Most of the songs are so brilliantly authentic to seem nearly impossible. It is not simply that the songs are authentic; nothing else even remotely like lots of them had ever been completed before. Where is the ancestor of "Hateful"? Who cooked up "Lost in the Supermarket," with its superb mixing of political and social ideas? Before listening to "The Right Profile," may anyone have imagined it possible to write a classical about Montgomery Cliff's car wreck? Even songs that remind one unclearly of earlier songs handle to sound underivative. As an example, there's more than just a little Phil Spector's wall of sound in "The Card Cheat," but where do these horns come from?

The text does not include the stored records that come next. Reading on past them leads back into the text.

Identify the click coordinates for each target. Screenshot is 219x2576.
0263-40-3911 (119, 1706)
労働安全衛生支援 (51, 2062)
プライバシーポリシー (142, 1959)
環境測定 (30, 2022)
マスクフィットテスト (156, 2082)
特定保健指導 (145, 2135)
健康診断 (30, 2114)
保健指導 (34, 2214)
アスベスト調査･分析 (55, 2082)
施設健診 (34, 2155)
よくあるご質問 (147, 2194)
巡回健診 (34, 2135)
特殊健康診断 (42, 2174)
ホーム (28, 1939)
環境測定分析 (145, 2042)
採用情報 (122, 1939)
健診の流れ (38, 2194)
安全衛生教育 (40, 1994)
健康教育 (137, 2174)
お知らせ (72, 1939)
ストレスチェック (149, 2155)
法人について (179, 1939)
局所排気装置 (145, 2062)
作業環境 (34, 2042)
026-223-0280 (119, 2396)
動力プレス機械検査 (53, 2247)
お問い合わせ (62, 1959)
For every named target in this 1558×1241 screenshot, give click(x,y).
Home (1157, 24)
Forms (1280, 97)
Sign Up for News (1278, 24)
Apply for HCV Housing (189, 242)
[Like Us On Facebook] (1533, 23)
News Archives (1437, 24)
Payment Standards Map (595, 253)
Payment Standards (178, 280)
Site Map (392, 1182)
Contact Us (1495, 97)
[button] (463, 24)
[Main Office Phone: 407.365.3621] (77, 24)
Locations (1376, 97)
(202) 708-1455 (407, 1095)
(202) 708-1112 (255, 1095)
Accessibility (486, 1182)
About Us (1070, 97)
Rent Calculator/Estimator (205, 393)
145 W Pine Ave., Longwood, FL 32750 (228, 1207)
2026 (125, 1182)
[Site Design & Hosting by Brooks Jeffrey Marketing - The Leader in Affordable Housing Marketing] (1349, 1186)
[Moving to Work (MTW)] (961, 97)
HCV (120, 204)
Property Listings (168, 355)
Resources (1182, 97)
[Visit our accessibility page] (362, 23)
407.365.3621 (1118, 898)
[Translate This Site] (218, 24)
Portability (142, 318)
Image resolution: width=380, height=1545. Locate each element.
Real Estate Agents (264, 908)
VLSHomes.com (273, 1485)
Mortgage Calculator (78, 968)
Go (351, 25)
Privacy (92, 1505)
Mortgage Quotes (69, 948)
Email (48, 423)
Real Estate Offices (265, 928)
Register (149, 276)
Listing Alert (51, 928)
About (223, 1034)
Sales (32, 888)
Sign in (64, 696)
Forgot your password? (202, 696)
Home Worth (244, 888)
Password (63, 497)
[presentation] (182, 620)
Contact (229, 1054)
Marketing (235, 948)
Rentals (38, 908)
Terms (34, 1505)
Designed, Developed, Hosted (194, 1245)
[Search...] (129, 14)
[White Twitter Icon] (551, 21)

A sign of the genius of this album could be seen in the truth that though it is likely one of the nice leftist albums of all time, essentially the most reactionary rock fan might still love each song. It's unquestionably great political rock, however greater than that it's simply flat out superior rock. It's nearly as if The Clash recreated on this album all of the rebelliousness contained within the first rockers of the 1950s.
Nowadays, when every different album seems to be getting particular extended versions, this one really may gain advantage from such behavior. The liner notes on the current U.S. version are nonexistent. Expectantly this will probably be corrected sooner or later within the comparatively close to future.